*** Records for this exercise Section Begins ***

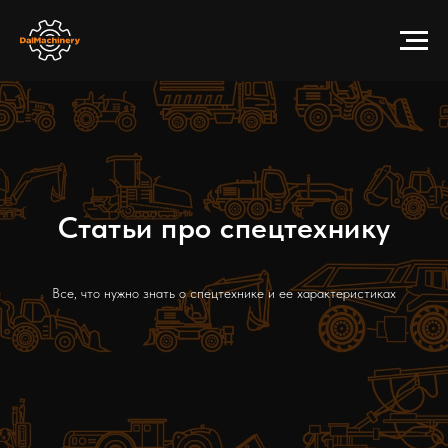
Статьи про спецтехнику
Все, что нужно знать о спецтехнике и ее характеристиках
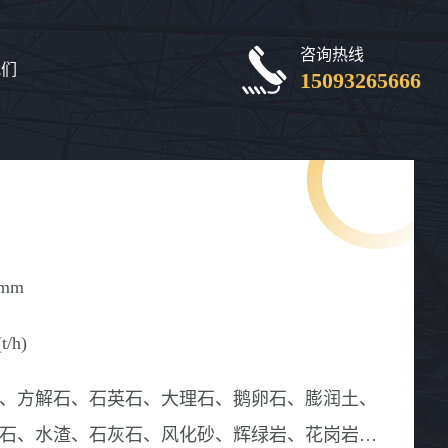
咨询热线
我们
15093265666
0mm
t/h)
、方解石、石英石、大理石、鹅卵石、膨润土、
石、水渣、石灰石、风化砂、辉绿岩、花岗岩、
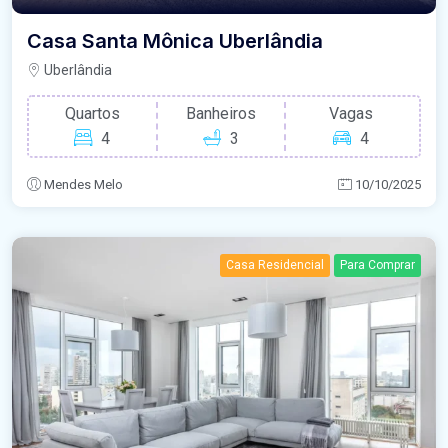
Casa Santa Mônica Uberlândia
Uberlândia
Quartos
Banheiros
Vagas
4
3
4
Mendes Melo
10/10/2025
Casa Residencial
Para Comprar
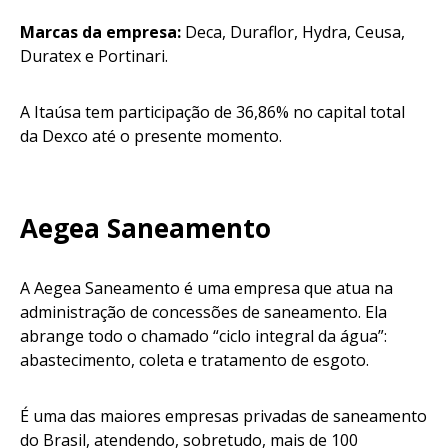
Marcas da empresa:
Deca, Duraflor, Hydra, Ceusa,
Duratex e Portinari.
A Itaúsa tem participação de 36,86% no capital total
da Dexco até o presente momento.
Aegea Saneamento
A Aegea Saneamento é uma empresa que atua na
administração de concessões de saneamento. Ela
abrange todo o chamado “ciclo integral da água”:
abastecimento, coleta e tratamento de esgoto.
É uma das maiores empresas privadas de saneamento
do Brasil, atendendo, sobretudo, mais de 100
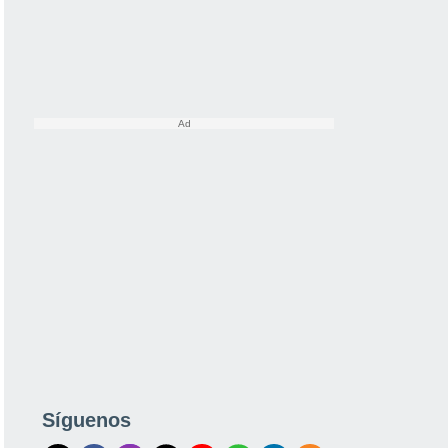
Síguenos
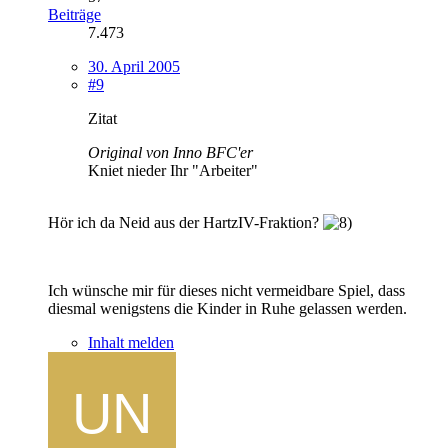
Beiträge
7.473
30. April 2005
#9
Zitat
Original von Inno BFC'er
Kniet nieder Ihr "Arbeiter"
Hör ich da Neid aus der HartzIV-Fraktion?
Ich wünsche mir für dieses nicht vermeidbare Spiel, dass
diesmal wenigstens die Kinder in Ruhe gelassen werden.
Inhalt melden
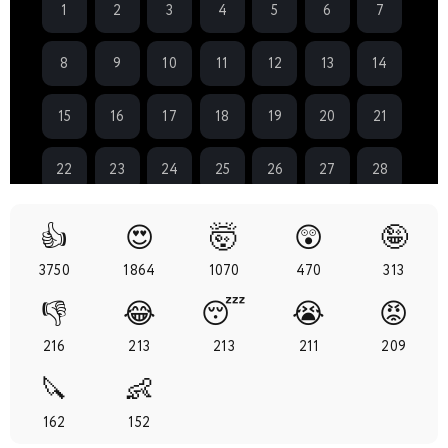
1
2
3
4
5
6
7
8
9
10
11
12
13
14
15
16
17
18
19
20
21
22
23
24
25
26
27
28
29
30
31
32
33
34
35
👍
😍
🤯
😲
🤪
3750
1864
1070
470
313
36
37
38
39
40
41
42
👎
😂
😴
😭
😡
43
44
45
46
47
48
49
216
213
213
211
209
🔪
👶
50
51
52
53
54
55
56
162
152
57
58
59
60
61
62
63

*** Records for this exercise Section Ends ***

[What needs to be done]
Give the data above back unchanged, except for the pictures.

[Result]
Статьи про спецтехнику
Все, что нужно знать о спецтехнике и ее характеристиках
咨询热线
我们
15093265666
0mm
t/h)
、方解石、石英石、大理石、鹅卵石、膨润土、
石、水渣、石灰石、风化砂、辉绿岩、花岗岩、
Casa Santa Mônica Uberlândia
Uberlândia
Quartos
Banheiros
Vagas
4
3
4
Mendes Melo
10/10/2025
Casa Residencial
Para Comprar
Marcas da empresa:
Deca, Duraflor, Hydra, Ceusa,
Duratex e Portinari.
A Itaúsa tem participação de 36,86% no capital total
da Dexco até o presente momento.
Aegea Saneamento
A Aegea Saneamento é uma empresa que atua na
administração de concessões de saneamento. Ela
abrange todo o chamado “ciclo integral da água”:
abastecimento, coleta e tratamento de esgoto.
É uma das maiores empresas privadas de saneamento
do Brasil, atendendo, sobretudo, mais de 100
Síguenos
Beiträge
7.473
30. April 2005
#9
Zitat
Original von Inno BFC'er
Kniet nieder Ihr "Arbeiter"
Hör ich da Neid aus der HartzIV-Fraktion?
Ich wünsche mir für dieses nicht vermeidbare Spiel, dass
diesmal wenigstens die Kinder in Ruhe gelassen werden.
Inhalt melden
1
2
3
4
5
6
7
8
9
10
11
12
13
14
15
16
17
18
19
20
21
22
23
24
25
26
27
28
29
30
31
32
33
34
35
👍
😍
🤯
😲
🤪
3750
1864
1070
470
313
36
37
38
39
40
41
42
👎
😂
😴
😭
😡
43
44
45
46
47
48
49
216
213
213
211
209
🔪
👶
50
51
52
53
54
55
56
162
152
57
58
59
60
61
62
63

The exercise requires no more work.